This post seemed to start as a reply to AGI Timelines etc and then morphed into a discussion of safety boxes. I clicked on the link expecting to reply to the former, but i’m actually going to comment on the latter.
Virtual sandboxes for safety evaluation aren’t discussed here that much, but they are probably going to be key for alignment. I was advocating for them here about 7 years ago towards the end of this post.
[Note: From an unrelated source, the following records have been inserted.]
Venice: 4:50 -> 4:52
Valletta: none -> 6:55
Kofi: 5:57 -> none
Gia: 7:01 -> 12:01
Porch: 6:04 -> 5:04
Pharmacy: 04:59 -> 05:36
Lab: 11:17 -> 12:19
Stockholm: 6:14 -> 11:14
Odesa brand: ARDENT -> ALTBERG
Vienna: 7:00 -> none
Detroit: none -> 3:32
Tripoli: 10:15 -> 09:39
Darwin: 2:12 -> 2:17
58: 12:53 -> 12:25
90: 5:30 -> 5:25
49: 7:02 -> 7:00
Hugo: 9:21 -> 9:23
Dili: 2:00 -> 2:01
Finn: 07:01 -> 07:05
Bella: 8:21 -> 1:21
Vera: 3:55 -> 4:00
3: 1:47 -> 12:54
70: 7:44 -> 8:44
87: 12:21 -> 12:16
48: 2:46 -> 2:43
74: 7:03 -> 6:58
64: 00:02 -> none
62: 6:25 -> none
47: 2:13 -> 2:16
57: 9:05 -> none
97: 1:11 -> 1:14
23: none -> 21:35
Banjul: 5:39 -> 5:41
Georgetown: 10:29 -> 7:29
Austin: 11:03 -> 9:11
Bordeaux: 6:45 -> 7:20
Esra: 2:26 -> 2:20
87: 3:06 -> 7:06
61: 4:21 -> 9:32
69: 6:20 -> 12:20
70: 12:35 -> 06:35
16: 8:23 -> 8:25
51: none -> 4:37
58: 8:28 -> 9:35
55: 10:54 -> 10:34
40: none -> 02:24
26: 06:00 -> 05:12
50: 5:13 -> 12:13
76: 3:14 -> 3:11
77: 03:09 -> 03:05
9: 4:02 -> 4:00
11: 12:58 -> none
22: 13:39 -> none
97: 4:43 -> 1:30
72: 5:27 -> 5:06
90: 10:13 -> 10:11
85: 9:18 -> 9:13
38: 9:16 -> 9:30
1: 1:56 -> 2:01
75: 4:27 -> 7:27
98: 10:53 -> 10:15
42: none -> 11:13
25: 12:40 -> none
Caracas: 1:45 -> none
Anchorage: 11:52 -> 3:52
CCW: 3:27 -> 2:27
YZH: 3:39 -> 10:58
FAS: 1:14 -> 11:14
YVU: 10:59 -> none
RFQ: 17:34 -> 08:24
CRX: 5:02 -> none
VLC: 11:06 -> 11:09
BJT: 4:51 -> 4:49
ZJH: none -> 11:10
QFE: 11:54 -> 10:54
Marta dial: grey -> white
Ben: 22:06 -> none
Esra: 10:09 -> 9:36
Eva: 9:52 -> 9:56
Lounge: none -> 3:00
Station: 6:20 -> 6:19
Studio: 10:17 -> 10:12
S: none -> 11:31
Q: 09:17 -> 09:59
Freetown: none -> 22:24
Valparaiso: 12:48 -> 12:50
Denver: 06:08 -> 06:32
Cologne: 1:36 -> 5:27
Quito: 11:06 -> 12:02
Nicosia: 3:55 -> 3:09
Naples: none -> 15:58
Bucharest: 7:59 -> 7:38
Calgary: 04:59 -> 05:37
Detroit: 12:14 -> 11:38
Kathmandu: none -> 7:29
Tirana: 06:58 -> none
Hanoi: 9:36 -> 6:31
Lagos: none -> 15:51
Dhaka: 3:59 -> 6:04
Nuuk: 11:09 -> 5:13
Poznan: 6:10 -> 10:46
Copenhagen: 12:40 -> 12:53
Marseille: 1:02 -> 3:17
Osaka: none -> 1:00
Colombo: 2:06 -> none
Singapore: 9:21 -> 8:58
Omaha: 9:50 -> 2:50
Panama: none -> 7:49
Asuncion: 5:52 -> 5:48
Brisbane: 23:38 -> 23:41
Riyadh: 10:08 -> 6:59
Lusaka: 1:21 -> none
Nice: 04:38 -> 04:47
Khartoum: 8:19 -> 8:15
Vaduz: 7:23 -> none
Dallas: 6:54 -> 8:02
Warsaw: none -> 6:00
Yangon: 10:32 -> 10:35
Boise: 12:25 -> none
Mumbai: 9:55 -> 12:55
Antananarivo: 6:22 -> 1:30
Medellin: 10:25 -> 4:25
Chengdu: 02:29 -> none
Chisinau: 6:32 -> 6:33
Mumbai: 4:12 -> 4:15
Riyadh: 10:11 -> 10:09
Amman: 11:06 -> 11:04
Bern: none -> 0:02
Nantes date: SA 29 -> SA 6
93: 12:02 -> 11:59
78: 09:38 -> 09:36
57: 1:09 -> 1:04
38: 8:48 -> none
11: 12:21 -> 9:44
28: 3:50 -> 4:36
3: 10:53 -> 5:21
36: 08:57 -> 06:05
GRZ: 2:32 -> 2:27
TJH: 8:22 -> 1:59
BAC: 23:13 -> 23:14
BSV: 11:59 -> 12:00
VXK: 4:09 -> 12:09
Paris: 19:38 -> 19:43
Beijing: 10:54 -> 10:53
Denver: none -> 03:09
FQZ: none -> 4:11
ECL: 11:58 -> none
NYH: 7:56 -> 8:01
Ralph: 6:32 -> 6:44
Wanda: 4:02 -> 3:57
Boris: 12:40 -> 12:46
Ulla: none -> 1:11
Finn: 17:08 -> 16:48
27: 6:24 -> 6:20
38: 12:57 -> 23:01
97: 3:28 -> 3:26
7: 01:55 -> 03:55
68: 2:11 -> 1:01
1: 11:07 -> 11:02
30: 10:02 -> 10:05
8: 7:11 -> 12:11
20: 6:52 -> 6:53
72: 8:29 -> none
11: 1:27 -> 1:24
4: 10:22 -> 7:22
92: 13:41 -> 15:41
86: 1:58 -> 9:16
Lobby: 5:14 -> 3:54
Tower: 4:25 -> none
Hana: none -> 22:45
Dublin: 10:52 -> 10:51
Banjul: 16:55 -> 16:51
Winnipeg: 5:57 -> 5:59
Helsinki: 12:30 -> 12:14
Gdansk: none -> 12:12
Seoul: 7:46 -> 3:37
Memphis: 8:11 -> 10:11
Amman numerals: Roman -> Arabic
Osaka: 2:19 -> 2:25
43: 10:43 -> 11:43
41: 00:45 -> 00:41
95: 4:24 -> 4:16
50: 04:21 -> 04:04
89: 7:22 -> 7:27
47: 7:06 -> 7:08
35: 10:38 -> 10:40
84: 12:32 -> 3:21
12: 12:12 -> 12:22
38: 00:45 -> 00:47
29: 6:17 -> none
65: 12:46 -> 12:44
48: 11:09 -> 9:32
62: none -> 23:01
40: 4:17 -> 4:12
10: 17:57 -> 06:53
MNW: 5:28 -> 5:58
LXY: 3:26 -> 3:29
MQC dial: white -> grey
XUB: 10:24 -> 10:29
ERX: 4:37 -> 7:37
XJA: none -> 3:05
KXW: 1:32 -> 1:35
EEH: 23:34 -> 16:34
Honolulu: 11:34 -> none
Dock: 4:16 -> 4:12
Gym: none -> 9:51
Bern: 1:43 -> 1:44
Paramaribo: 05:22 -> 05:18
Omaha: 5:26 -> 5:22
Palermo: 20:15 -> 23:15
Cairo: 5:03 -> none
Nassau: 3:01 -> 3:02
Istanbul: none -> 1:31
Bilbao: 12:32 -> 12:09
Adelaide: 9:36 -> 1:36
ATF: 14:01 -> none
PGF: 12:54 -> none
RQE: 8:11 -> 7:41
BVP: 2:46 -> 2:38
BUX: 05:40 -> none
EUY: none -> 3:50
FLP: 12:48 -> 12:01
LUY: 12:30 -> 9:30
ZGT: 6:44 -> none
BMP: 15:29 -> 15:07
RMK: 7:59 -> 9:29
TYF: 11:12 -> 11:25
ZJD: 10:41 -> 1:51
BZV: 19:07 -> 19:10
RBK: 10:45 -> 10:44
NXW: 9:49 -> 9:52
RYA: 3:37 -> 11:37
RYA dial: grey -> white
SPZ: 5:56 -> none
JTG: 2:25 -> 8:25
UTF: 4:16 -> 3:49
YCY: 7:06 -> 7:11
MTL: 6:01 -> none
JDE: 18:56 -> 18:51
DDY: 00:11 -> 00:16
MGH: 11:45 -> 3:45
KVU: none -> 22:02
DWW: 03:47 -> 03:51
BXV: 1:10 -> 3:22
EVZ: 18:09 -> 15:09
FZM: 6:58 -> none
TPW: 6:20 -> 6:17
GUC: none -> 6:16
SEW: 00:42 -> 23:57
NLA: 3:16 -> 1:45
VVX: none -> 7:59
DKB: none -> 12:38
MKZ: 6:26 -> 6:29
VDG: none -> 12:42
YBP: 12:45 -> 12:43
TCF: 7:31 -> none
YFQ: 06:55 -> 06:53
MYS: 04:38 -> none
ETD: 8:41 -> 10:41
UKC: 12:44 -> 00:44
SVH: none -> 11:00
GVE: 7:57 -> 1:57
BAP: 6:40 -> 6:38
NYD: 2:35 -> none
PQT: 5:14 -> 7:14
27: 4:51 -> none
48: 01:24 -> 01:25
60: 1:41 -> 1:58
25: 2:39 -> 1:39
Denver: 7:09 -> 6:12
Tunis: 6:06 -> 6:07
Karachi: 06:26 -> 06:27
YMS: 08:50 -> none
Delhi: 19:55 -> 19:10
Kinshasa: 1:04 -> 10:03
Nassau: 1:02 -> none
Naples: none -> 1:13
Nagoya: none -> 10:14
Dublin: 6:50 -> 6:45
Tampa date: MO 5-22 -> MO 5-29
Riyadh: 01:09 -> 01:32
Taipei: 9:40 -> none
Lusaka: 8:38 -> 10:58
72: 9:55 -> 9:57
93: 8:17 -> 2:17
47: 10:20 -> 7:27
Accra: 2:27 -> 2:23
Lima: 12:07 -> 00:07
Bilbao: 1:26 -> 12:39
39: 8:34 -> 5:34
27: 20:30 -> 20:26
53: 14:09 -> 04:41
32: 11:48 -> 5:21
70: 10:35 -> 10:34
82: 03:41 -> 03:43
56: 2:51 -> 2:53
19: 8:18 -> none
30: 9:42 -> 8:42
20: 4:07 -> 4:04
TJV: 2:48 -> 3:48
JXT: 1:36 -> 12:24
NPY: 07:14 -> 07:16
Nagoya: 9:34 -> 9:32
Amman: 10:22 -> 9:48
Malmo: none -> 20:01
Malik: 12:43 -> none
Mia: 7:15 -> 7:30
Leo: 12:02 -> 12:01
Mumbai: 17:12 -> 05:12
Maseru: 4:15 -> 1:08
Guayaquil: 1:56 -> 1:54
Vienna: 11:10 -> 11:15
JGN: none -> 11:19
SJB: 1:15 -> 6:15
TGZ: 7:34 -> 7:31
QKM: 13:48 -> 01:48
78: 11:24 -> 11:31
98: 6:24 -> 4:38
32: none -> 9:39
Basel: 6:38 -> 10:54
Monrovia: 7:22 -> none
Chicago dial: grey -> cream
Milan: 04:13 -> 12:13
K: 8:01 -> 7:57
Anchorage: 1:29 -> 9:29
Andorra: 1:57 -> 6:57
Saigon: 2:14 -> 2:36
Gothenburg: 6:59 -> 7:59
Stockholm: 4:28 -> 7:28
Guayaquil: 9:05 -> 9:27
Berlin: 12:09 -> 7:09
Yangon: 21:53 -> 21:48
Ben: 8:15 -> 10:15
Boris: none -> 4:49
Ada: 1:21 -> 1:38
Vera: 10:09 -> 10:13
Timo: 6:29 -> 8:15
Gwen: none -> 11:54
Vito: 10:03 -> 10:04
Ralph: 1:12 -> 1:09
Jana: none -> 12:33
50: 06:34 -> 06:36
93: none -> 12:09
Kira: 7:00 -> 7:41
In some sense they are just a natural evolution of training in game environments ala deepmind. It’s not the whole of alignment of course, but no sane person should accept claims about an agent’s safety without a large inspect-able dataset of that agent arch’s behavioral data in well controlled sandbox sims (where deception is avoided because the agent isn’t aware of sim containment). It isn’t the complete solution, but it should be table stakes. It’s not the kind of deep new theoretical insight that most LW type alignment researchers are interested in—as its more of a standard engineering approach, but that doesn’t make it any less important.
Yes, not a new idea, certainly not my idea. I’m not even arguing for my personal work or expertise being relevant to it. What I am arguing is that it is important, and we need it ASAP, and until that is at least publicly underway I need to keep pointing out that we need it. It’s time to start turning theoretical ideas into actual working systems.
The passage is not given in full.